According to the report, PTV disclosed the myki records to Data Science Melbourne in 2018 at the request of the Department of Premier and Cabinet (DPC) to support the Datathon, a competition to find innovative uses for a dataset. PTV took steps to anonymize the records following their Privacy Impact Assessment (PIA) conduct before releasing the data via DPC’s DataVic, the government’s open data platform.
During the competition’s run from July to September, a participant began raising concerns that the dataset could be used to re-identify the cards’ owners. Separately, researchers from University of Melbourne were able to identify themselves and known associates from an unrestricted dataset online via an Amazon S3 bucket. They have published and submitted their findings to OVIC.
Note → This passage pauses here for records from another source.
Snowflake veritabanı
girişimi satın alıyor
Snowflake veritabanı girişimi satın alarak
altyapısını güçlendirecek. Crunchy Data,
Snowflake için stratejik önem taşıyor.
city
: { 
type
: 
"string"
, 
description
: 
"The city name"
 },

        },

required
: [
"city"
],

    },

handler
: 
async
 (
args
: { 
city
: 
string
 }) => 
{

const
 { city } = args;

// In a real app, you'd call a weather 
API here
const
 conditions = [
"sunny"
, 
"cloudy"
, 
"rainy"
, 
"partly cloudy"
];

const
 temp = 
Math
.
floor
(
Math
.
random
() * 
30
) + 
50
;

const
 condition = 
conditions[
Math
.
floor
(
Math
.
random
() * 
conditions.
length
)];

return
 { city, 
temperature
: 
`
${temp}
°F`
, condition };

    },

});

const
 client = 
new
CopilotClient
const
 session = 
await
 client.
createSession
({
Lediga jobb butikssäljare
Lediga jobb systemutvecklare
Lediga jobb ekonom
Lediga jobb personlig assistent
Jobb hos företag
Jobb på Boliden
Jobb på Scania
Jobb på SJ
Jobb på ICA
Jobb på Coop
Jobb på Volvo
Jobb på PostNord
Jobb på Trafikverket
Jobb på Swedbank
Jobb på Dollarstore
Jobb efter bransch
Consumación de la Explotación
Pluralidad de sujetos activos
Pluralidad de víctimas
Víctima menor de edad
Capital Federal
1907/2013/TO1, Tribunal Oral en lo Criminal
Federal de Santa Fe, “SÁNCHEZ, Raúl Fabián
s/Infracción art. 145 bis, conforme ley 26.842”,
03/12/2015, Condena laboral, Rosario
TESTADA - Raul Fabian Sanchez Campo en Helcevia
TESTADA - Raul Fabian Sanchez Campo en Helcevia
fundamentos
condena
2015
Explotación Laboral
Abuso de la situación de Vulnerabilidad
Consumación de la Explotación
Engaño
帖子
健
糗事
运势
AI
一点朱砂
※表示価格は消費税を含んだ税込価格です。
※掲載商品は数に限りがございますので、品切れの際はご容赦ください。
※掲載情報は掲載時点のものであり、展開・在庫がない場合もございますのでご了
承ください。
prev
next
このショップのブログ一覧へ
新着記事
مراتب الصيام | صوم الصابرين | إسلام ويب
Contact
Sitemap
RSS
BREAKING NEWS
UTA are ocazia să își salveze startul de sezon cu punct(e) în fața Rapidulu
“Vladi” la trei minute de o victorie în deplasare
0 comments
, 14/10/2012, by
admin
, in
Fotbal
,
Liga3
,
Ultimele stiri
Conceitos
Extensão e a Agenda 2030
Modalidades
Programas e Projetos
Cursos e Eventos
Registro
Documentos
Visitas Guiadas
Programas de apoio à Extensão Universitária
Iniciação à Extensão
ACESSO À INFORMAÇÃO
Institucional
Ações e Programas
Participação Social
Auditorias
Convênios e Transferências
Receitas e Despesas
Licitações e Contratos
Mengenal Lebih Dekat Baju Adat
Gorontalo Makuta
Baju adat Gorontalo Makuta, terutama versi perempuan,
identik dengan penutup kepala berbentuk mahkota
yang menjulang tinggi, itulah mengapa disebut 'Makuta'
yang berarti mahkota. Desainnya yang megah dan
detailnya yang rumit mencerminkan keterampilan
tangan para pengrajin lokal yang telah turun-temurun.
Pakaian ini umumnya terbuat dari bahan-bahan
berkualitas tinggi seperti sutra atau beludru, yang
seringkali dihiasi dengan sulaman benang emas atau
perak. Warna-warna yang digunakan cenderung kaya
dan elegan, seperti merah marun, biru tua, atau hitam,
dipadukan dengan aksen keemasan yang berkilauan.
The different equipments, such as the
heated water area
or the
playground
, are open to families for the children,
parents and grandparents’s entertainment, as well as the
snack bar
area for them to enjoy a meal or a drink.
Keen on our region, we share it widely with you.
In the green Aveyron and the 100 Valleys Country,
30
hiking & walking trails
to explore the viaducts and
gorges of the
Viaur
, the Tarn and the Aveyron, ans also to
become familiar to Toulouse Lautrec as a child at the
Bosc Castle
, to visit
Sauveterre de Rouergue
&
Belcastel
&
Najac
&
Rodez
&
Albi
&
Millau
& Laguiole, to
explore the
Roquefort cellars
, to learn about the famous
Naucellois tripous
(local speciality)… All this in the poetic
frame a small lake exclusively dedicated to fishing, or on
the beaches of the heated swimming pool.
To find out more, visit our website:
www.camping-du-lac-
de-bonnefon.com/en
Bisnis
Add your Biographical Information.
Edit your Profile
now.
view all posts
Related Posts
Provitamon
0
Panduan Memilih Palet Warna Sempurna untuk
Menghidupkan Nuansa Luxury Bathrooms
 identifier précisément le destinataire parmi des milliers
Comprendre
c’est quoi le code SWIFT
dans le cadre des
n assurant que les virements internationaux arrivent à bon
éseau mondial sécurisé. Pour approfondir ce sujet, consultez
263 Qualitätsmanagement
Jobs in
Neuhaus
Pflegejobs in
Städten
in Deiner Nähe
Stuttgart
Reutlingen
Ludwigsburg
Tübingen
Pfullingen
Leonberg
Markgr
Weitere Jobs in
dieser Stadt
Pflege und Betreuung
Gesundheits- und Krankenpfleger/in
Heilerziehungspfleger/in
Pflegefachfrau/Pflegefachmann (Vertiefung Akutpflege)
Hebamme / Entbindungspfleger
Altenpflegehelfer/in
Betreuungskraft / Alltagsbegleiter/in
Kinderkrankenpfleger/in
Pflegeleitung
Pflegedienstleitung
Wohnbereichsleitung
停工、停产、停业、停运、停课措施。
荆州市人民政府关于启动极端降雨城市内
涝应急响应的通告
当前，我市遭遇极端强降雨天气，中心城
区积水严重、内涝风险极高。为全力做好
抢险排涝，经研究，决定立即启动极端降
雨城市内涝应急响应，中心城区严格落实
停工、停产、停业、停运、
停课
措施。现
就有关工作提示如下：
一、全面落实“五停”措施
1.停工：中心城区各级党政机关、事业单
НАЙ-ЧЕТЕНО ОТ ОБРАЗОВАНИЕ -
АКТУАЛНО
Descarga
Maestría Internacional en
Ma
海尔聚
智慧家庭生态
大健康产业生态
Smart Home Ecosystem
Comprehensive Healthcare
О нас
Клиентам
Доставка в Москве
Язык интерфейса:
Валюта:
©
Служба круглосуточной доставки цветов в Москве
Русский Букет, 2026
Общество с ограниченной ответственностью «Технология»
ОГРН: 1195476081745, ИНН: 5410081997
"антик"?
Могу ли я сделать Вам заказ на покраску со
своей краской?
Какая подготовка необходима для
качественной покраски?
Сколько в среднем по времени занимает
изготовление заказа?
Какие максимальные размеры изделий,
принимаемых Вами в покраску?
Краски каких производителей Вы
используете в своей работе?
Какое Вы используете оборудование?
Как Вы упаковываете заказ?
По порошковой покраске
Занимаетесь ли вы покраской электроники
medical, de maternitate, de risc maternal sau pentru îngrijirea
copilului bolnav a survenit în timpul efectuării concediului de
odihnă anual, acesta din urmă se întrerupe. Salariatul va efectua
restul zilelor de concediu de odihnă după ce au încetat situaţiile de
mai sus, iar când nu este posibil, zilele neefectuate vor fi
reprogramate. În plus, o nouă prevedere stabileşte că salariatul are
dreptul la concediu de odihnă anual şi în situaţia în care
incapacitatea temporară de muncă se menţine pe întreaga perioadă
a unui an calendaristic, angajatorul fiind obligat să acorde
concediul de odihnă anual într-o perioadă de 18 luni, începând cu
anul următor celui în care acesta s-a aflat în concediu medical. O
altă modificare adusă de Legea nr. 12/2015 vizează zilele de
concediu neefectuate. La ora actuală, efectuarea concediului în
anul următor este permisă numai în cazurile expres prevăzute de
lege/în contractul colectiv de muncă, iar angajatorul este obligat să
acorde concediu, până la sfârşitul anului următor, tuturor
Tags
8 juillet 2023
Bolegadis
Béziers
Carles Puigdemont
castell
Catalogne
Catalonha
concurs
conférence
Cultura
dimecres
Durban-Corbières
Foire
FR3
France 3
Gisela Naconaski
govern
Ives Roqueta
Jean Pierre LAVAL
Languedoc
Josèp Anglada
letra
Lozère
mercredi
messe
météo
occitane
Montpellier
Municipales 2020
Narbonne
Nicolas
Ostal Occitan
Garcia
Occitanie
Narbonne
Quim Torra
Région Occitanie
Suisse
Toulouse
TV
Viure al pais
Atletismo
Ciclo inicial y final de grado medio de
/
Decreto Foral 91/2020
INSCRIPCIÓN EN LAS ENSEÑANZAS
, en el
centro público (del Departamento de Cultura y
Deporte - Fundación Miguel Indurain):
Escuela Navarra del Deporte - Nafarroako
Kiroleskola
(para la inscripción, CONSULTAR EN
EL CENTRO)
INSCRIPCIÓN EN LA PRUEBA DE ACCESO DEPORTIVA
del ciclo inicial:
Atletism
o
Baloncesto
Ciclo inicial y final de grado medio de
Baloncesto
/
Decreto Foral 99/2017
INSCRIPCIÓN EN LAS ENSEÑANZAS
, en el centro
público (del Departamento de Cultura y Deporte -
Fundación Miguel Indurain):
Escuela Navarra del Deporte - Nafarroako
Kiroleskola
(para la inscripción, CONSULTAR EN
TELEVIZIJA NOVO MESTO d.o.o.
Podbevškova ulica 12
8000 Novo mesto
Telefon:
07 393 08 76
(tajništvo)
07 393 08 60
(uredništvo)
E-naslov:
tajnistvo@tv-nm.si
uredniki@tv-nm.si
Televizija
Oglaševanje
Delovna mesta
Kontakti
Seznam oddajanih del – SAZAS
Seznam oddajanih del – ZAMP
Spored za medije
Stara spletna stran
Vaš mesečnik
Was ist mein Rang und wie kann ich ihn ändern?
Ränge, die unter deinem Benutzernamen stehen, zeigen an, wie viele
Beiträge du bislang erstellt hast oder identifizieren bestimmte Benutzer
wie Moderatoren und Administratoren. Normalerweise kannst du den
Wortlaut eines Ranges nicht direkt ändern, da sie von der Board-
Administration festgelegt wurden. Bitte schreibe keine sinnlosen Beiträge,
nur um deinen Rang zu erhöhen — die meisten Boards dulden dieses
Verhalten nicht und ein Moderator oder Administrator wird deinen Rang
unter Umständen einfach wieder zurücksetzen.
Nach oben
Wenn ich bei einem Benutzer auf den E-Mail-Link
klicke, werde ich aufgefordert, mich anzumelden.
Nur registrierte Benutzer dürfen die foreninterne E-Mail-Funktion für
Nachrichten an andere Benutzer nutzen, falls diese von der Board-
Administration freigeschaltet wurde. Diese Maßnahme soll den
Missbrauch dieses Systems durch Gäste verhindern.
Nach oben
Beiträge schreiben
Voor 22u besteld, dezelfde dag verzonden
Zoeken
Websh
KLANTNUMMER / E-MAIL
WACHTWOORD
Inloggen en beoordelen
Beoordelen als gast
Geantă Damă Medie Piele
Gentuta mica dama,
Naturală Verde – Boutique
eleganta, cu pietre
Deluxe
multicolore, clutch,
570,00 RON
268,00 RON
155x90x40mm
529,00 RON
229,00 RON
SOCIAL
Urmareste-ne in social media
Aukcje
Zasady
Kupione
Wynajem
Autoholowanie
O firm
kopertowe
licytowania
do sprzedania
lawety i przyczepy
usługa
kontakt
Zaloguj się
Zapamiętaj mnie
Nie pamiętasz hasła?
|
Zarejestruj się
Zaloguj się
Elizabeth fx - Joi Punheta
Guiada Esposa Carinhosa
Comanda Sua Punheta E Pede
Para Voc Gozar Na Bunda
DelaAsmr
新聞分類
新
PTV disagrees with the OVIC’s assessment, claiming that the data is not considered personal as the dataset pertained to information of the cards and not the individual. They added that myki cards can be used by multiple persons, and therefore could not be associated with just one user. However, OVIC maintains that personal information can be revealed using the travel histories of a card user, and the office has issued a Compliance Notice stating that PTV will have to reassess and develop policies around the release of data until 2020. Failure to comply with the recommended actions may result in fines for individuals and the organization.
Considering the amount of personal information that individuals tend to post online, datasets can serve as research starting points cybercriminals can use to look into patterns, behaviors, and information regarding potential victims. Malicious actors can narrow down a number of data points to specific high-value targets, such as politicians or political refugees, for different attacks. Here are some best practices:
Monitor your online posts and online accounts’ privacy settings. Avoid writing about specific details regarding travels that an attacker can use.
Be aware of social engineering techniques that attackers can use to collect personal and sensitive information.